There are winners but mostly losers I think. The AA reckons that the extra day will see British motorists forking out an exorbitant amount on an extra 66 million litres of fuel for the extra 640 million miles that will be driven on the 29th. But that means the taxman will be laughing all the way to the bank, raking in an extra £83.6m on the day.

Back to the losers, on average there will be an extra 5.500 speeding tickets given to motorists and 1,600 breath tests administered.

The list could go on and on.

n Being a night owl, I was in my usual position plonked in front of the TV as Tuesday became Wednesday.

On the box was a horror film called Underworld which was a bit of a shocker. But it was nothing compared to the shock which Mother Nature had in store.

Sitting back in a comfortable recliner with my feet up at four minutes to one, at first there was the sound of what appeared to be a muffled ghostly Tube train and then the shaking began.

As my surprised brain tried to determine what was going on and why the recliner was jumping about, it was all over.
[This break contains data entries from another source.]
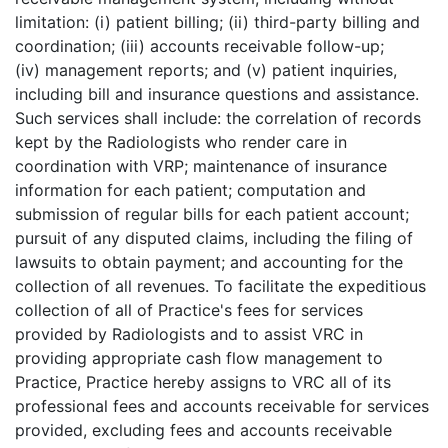
limitation: (i) patient billing; (ii) third-party billing and
coordination; (iii) accounts receivable follow-up;
(iv) management reports; and (v) patient inquiries,
including bill and insurance questions and assistance.
Such services shall include: the correlation of records
kept by the Radiologists who render care in
coordination with VRP; maintenance of insurance
information for each patient; computation and
submission of regular bills for each patient account;
pursuit of any disputed claims, including the filing of
lawsuits to obtain payment; and accounting for the
collection of all revenues. To facilitate the expeditious
collection of all of Practice's fees for services
provided by Radiologists and to assist VRC in
providing appropriate cash flow management to
Practice, Practice hereby assigns to VRC all of its
professional fees and accounts receivable for services
provided, excluding fees and accounts receivable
My wife sleepily called downstairs to ask why she had been woken up by the bed shaking. I declined to turn that into a joke.

Looking out, I saw a light go on in a neighbour's house but the others remained in darkness.

So that was it - my first earthquake was over. I watched Sky News for a while as the latest on the shocker rolled in, then went to bed with a thought flickering in my mind.

It may have been two days early, but perhaps after all 2008 would go down as a leap chair to remember.